FROHNA -- Hardwood lumber grown, harvested and processed by East Perry Lumber Co. provides wood used in everyday life, in death, in Navy minesweepers, and even helps preserve a historic Navy warship. The mill is on a winding ridge at the west side of Frohna, providing a scenic view of the rolling fields and forests of east Perry and Cape Girardeau counties. ...

FROHNA -- Hardwood lumber grown, harvested and processed by East Perry Lumber Co. provides wood used in everyday life, in death, in Navy minesweepers, and even helps preserve a historic Navy warship.

The mill is on a winding ridge at the west side of Frohna, providing a scenic view of the rolling fields and forests of east Perry and Cape Girardeau counties. Like the mature trees it processes, East Perry Lumber has grown since its beginnings almost 50 years ago. Today the plant employs 75 full-time and 25 part-time workers.

Stan Petzoldt, chairman and chief executive officer of the company, said the company was founded in 1945 by his father, M.F. "Tom" Petzoldt. The elder Petzoldt is now retired, and the mill is operated by Marvin P. Petzoldt Jr., president of the company, and Stan Petzoldt.

Stan Petzoldt said: "My father was working for a farm implement company in the area at the time. The implement company traded some equipment for a tract of land. They opened a small sawmill, and put my father in charge of it. It was really a very simple operation: They cut wood for railroad ties and to manufacture lumber."

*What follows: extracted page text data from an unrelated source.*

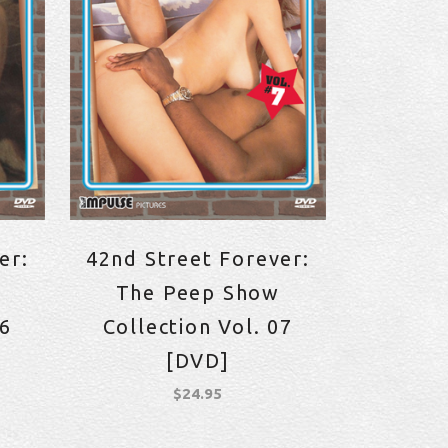
er:
42nd Street Forever:
The Peep Show
06
Collection Vol. 07
[DVD]
$
24.95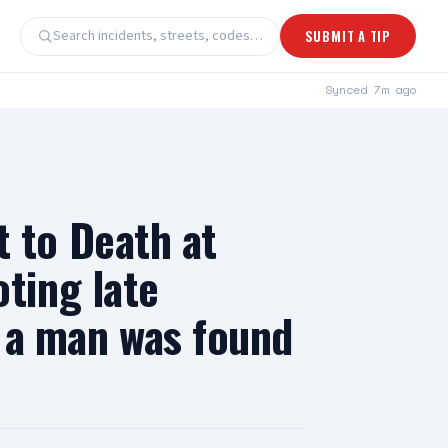
Search incidents, streets, codes…
SUBMIT A TIP
Synced
7m ago
 to Death at
ting late
r a man was found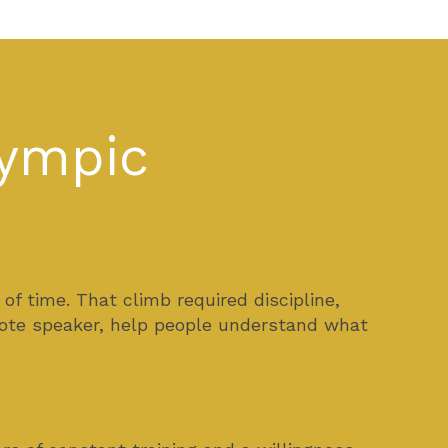
lympic
 time. That climb required discipline,
ynote speaker, help people understand what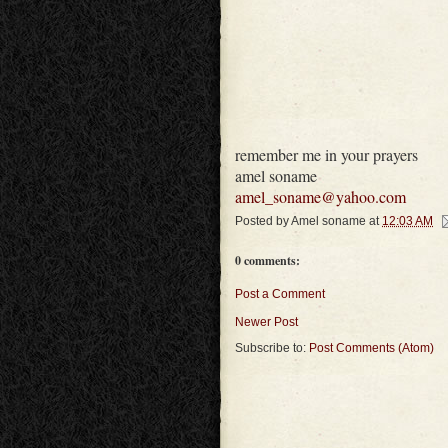
remember me in your prayers
amel soname
amel_soname@yahoo.com
Posted by
Amel soname
at
12:03 AM
0 comments:
Post a Comment
Newer Post
Subscribe to:
Post Comments (Atom)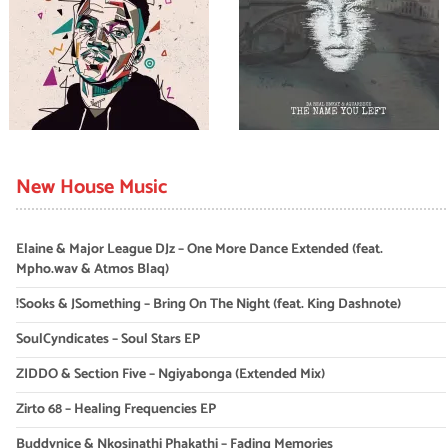
New House Music
Elaine & Major League DJz – One More Dance Extended (feat.
Mpho.wav & Atmos Blaq)
!Sooks & JSomething – Bring On The Night (feat. King Dashnote)
SoulCyndicates – Soul Stars EP
ZIDDO & Section Five – Ngiyabonga (Extended Mix)
Zirto 68 – Healing Frequencies EP
Buddynice & Nkosinathi Phakathi – Fading Memories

The mill continued to operate on a small scale until the mid 1950s. Between 1955 and 1960, the first dry kilns were erected, and the lumber company began supplying lumber to furniture and flooring plants.

After modernizing the mill between 1960 and 1964, production was significantly increased as a result of automation.

Today, East Perry Lumber manufactures 12 million board feet of kiln-dried, finished lumber, mostly red and white oaks, poplar and ash.

In the late 1970s to early 1980s, the company pioneered the use of byproducts from the lumber it manufactures.

"About one-half of the weight of the log ends up in byproduct, which is 100 percent usable," said Stan Petzoldt. "All of the bark is sold to companies that turn it into wood products for landscaping and plant potting.

"The wood slabs from the log are taken to the Westvaco paper plant in Wickliffe, Ky., where they are made into wood chips for the production of paper. The sawdust and wood shavings are used for fuel, livestock bedding and liquid smoke for barbecue grills.

"It's the same as butchering a hog: We use every part of the hog except the squeal," said Petzoldt.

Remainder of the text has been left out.